Eu não sou depressiva. Há em mim apenas uma espécie de lucidez que às vezes dói. Vejo a vida por dentro e por dentro tudo é mais denso, mais lento, mais verdadeiro. Sou intensa porque não sei ser pela metade. Sou melancólica porque sinto o mundo antes de entendê-lo. Sou artista e isso não é uma escolha, é condição.
Entristeço-me com o que me é estranho: a pressa das metas, a frieza dos números, o esforço de caber nas pessoas. Amo a chuva porque ela não me exige nada. Amo o tempo nublado porque ele combina com a minha luz difusa. Ficar em casa é permanecer em mim. Sair, às vezes, é apenas o corpo lembrando que também existe.
Gosto dos prazeres terrenos. Do toque, do gosto, do silêncio compartilhado. E gosto de falar sobre aquilo que não se toca: espiritualidade, filosofia, essas ligações invisíveis que sustentam o que somos. A arte, sobretudo. A arte é o que impede o ser humano de morrer antes da morte. É o que nos salva do concreto excessivo.
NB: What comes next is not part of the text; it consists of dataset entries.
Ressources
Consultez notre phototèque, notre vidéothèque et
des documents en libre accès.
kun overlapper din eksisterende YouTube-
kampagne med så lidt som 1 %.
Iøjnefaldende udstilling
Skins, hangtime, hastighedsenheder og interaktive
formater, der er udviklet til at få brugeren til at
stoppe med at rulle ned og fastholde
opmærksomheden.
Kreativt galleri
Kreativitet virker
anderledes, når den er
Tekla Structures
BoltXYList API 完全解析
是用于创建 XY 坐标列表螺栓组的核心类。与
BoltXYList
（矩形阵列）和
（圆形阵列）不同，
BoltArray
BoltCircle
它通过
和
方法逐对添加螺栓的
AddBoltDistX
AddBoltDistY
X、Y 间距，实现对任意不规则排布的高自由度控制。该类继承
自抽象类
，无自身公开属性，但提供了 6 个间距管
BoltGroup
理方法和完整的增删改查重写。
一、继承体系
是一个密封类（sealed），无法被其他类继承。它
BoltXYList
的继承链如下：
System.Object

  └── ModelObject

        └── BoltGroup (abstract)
Incomoda-me estar presa a um lugar quando minha alma é movimento. Não cedo meus interesses, eles são a minha forma de respirar.
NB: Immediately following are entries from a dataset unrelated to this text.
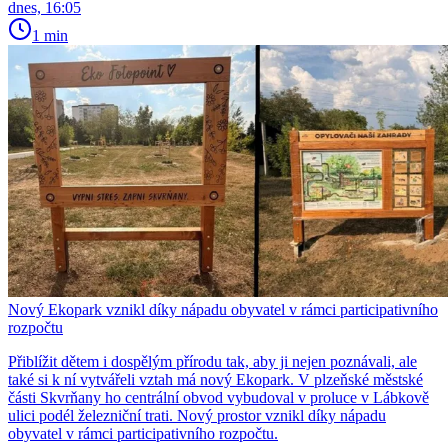
dnes, 16:05
1 min
Nový Ekopark vznikl díky nápadu obyvatel v rámci participativního
rozpočtu
Přiblížit dětem i dospělým přírodu tak, aby ji nejen poznávali, ale
také si k ní vytvářeli vztah má nový Ekopark. V plzeňské městské
části Skvrňany ho centrální obvod vybudoval v proluce v Lábkově
ulici podél železniční trati. Nový prostor vznikl díky nápadu
obyvatel v rámci participativního rozpočtu.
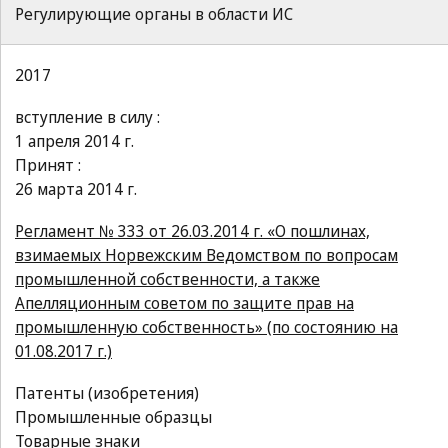
Регулирующие органы в области ИС
2017
вступление в силу :
1 апреля 2014 г.
Принят :
26 марта 2014 г.
Регламент № 333 от 26.03.2014 г. «О пошлинах,
взимаемых Норвежским Ведомством по вопросам
промышленной собственности, а также
Апелляционным советом по защите прав на
промышленную собственность» (по состоянию на
01.08.2017 г.)
Патенты (изобретения)
Промышленные образцы
Товарные знаки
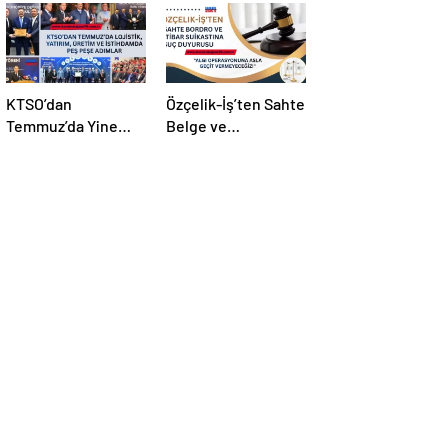
KTSO’dan
Özçelik-İş’ten Sahte
Temmuz’da Yine
Belge ve
Yoğun Mesai
Manipülasyona Suç
Duyurusu!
Sempre busquei um amor que fosse vertigem e morada. Uma paixão que doesse de tão viva. Uma musa que fosse espelho e abismo, a presença central de todas as minhas criações. E encontrei você.
Não sou negativa. Sou atenta. Examino a realidade como quem tateia um quarto escuro. E, ainda assim, tudo em mim acaba sendo poesia. Porque essa é a única maneira que encontrei de existir.